===== Data in this exercise =====
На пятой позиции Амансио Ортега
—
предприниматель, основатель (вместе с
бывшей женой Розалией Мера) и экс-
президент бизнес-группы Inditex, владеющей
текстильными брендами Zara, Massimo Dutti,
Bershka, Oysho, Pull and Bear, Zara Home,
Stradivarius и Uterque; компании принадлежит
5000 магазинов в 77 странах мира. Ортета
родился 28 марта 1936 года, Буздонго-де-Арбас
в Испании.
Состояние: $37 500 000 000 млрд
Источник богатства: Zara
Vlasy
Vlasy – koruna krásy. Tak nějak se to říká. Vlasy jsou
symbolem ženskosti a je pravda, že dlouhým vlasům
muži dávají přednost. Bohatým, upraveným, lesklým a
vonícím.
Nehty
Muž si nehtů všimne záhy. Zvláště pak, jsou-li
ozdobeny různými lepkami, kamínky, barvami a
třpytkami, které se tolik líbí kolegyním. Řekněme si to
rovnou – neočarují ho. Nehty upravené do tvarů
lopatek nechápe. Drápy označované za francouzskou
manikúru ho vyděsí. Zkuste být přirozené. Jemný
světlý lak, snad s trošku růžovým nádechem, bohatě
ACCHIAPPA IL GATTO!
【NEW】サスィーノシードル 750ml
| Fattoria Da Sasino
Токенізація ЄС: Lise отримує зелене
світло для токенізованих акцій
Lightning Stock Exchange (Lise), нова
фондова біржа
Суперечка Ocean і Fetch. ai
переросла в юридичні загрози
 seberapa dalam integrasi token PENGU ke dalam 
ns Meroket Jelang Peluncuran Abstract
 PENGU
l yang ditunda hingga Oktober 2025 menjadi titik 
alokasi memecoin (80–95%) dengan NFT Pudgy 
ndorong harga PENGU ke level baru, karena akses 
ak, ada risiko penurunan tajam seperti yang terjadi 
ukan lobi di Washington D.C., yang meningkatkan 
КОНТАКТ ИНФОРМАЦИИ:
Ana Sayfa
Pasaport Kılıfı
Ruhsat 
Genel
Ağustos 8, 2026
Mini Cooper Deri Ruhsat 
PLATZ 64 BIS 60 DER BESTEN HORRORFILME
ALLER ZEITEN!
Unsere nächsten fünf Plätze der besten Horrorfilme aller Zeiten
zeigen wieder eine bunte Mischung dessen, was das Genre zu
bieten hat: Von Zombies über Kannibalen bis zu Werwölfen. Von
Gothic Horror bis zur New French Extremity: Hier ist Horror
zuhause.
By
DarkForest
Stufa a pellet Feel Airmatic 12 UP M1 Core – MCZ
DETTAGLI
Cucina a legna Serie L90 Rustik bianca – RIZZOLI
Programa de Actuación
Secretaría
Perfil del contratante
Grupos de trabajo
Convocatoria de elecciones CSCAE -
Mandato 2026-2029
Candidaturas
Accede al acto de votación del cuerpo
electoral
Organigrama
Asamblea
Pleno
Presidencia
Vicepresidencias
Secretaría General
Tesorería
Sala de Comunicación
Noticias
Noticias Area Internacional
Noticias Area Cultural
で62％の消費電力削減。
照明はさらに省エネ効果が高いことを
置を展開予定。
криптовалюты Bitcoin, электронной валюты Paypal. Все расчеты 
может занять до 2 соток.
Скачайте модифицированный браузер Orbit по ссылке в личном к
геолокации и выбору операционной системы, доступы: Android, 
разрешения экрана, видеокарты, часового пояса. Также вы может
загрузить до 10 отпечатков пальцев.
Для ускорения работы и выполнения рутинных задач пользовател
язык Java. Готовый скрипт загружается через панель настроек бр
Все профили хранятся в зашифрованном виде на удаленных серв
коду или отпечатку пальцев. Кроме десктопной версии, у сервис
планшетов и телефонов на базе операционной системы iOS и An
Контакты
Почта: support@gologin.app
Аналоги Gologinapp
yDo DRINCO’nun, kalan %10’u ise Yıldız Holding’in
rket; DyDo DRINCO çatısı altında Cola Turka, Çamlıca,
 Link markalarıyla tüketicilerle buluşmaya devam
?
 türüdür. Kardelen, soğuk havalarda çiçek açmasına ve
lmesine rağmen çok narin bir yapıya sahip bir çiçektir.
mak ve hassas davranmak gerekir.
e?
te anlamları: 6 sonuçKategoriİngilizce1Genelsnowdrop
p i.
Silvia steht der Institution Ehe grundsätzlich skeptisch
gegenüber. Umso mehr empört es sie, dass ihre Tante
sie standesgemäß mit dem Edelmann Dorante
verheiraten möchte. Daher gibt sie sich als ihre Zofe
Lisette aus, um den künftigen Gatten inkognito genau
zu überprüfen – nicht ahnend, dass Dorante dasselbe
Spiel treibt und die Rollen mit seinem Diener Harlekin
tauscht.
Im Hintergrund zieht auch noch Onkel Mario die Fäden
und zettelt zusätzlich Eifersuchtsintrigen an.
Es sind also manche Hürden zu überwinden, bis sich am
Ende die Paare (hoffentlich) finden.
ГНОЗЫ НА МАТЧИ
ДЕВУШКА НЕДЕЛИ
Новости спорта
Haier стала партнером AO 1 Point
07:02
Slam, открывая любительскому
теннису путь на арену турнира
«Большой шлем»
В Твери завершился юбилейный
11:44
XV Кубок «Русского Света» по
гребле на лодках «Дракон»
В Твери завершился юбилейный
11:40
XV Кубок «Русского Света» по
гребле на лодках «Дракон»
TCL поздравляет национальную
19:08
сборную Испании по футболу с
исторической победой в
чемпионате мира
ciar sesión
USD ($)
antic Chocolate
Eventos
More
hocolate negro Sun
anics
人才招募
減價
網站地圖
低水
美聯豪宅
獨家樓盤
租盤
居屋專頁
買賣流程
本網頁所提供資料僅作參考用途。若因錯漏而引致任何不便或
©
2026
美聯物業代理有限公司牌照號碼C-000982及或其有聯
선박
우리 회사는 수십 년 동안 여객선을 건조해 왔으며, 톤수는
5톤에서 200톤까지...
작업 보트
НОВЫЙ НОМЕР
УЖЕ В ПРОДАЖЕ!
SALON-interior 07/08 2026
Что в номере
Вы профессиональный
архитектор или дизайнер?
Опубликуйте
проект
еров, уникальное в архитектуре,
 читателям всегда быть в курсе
=====
**What is being asked**
Every record is to be retyped exactly as given.

**Response to this exercise**
На пятой позиции Амансио Ортега
—
предприниматель, основатель (вместе с
бывшей женой Розалией Мера) и экс-
президент бизнес-группы Inditex, владеющей
текстильными брендами Zara, Massimo Dutti,
Bershka, Oysho, Pull and Bear, Zara Home,
Stradivarius и Uterque; компании принадлежит
5000 магазинов в 77 странах мира. Ортета
родился 28 марта 1936 года, Буздонго-де-Арбас
в Испании.
Состояние: $37 500 000 000 млрд
Источник богатства: Zara
Vlasy
Vlasy – koruna krásy. Tak nějak se to říká. Vlasy jsou
symbolem ženskosti a je pravda, že dlouhým vlasům
muži dávají přednost. Bohatým, upraveným, lesklým a
vonícím.
Nehty
Muž si nehtů všimne záhy. Zvláště pak, jsou-li
ozdobeny různými lepkami, kamínky, barvami a
třpytkami, které se tolik líbí kolegyním. Řekněme si to
rovnou – neočarují ho. Nehty upravené do tvarů
lopatek nechápe. Drápy označované za francouzskou
manikúru ho vyděsí. Zkuste být přirozené. Jemný
světlý lak, snad s trošku růžovým nádechem, bohatě
ACCHIAPPA IL GATTO!
【NEW】サスィーノシードル 750ml
| Fattoria Da Sasino
Токенізація ЄС: Lise отримує зелене
світло для токенізованих акцій
Lightning Stock Exchange (Lise), нова
фондова біржа
Суперечка Ocean і Fetch. ai
переросла в юридичні загрози
 seberapa dalam integrasi token PENGU ke dalam 
ns Meroket Jelang Peluncuran Abstract
 PENGU
l yang ditunda hingga Oktober 2025 menjadi titik 
alokasi memecoin (80–95%) dengan NFT Pudgy 
ndorong harga PENGU ke level baru, karena akses 
ak, ada risiko penurunan tajam seperti yang terjadi 
ukan lobi di Washington D.C., yang meningkatkan 
КОНТАКТ ИНФОРМАЦИИ:
Ana Sayfa
Pasaport Kılıfı
Ruhsat 
Genel
Ağustos 8, 2026
Mini Cooper Deri Ruhsat 
PLATZ 64 BIS 60 DER BESTEN HORRORFILME
ALLER ZEITEN!
Unsere nächsten fünf Plätze der besten Horrorfilme aller Zeiten
zeigen wieder eine bunte Mischung dessen, was das Genre zu
bieten hat: Von Zombies über Kannibalen bis zu Werwölfen. Von
Gothic Horror bis zur New French Extremity: Hier ist Horror
zuhause.
By
DarkForest
Stufa a pellet Feel Airmatic 12 UP M1 Core – MCZ
DETTAGLI
Cucina a legna Serie L90 Rustik bianca – RIZZOLI
Programa de Actuación
Secretaría
Perfil del contratante
Grupos de trabajo
Convocatoria de elecciones CSCAE -
Mandato 2026-2029
Candidaturas
Accede al acto de votación del cuerpo
electoral
Organigrama
Asamblea
Pleno
Presidencia
Vicepresidencias
Secretaría General
Tesorería
Sala de Comunicación
Noticias
Noticias Area Internacional
Noticias Area Cultural
で62％の消費電力削減。
照明はさらに省エネ効果が高いことを
置を展開予定。
криптовалюты Bitcoin, электронной валюты Paypal. Все расчеты 
может занять до 2 соток.
Скачайте модифицированный браузер Orbit по ссылке в личном к
геолокации и выбору операционной системы, доступы: Android, 
разрешения экрана, видеокарты, часового пояса. Также вы может
загрузить до 10 отпечатков пальцев.
Для ускорения работы и выполнения рутинных задач пользовател
язык Java. Готовый скрипт загружается через панель настроек бр
Все профили хранятся в зашифрованном виде на удаленных серв
коду или отпечатку пальцев. Кроме десктопной версии, у сервис
планшетов и телефонов на базе операционной системы iOS и An
Контакты
Почта: support@gologin.app
Аналоги Gologinapp
yDo DRINCO’nun, kalan %10’u ise Yıldız Holding’in
rket; DyDo DRINCO çatısı altında Cola Turka, Çamlıca,
 Link markalarıyla tüketicilerle buluşmaya devam
?
 türüdür. Kardelen, soğuk havalarda çiçek açmasına ve
lmesine rağmen çok narin bir yapıya sahip bir çiçektir.
mak ve hassas davranmak gerekir.
e?
te anlamları: 6 sonuçKategoriİngilizce1Genelsnowdrop
p i.
Silvia steht der Institution Ehe grundsätzlich skeptisch
gegenüber. Umso mehr empört es sie, dass ihre Tante
sie standesgemäß mit dem Edelmann Dorante
verheiraten möchte. Daher gibt sie sich als ihre Zofe
Lisette aus, um den künftigen Gatten inkognito genau
zu überprüfen – nicht ahnend, dass Dorante dasselbe
Spiel treibt und die Rollen mit seinem Diener Harlekin
tauscht.
Im Hintergrund zieht auch noch Onkel Mario die Fäden
und zettelt zusätzlich Eifersuchtsintrigen an.
Es sind also manche Hürden zu überwinden, bis sich am
Ende die Paare (hoffentlich) finden.
ГНОЗЫ НА МАТЧИ
ДЕВУШКА НЕДЕЛИ
Новости спорта
Haier стала партнером AO 1 Point
07:02
Slam, открывая любительскому
теннису путь на арену турнира
«Большой шлем»
В Твери завершился юбилейный
11:44
XV Кубок «Русского Света» по
гребле на лодках «Дракон»
В Твери завершился юбилейный
11:40
XV Кубок «Русского Света» по
гребле на лодках «Дракон»
TCL поздравляет национальную
19:08
сборную Испании по футболу с
исторической победой в
чемпионате мира
ciar sesión
USD ($)
antic Chocolate
Eventos
More
hocolate negro Sun
anics
人才招募
減價
網站地圖
低水
美聯豪宅
獨家樓盤
租盤
居屋專頁
買賣流程
本網頁所提供資料僅作參考用途。若因錯漏而引致任何不便或
©
2026
美聯物業代理有限公司牌照號碼C-000982及或其有聯
선박
우리 회사는 수십 년 동안 여객선을 건조해 왔으며, 톤수는
5톤에서 200톤까지...
작업 보트
НОВЫЙ НОМЕР
УЖЕ В ПРОДАЖЕ!
SALON-interior 07/08 2026
Что в номере
Вы профессиональный
архитектор или дизайнер?
Опубликуйте
проект
еров, уникальное в архитектуре,
 читателям всегда быть в курсе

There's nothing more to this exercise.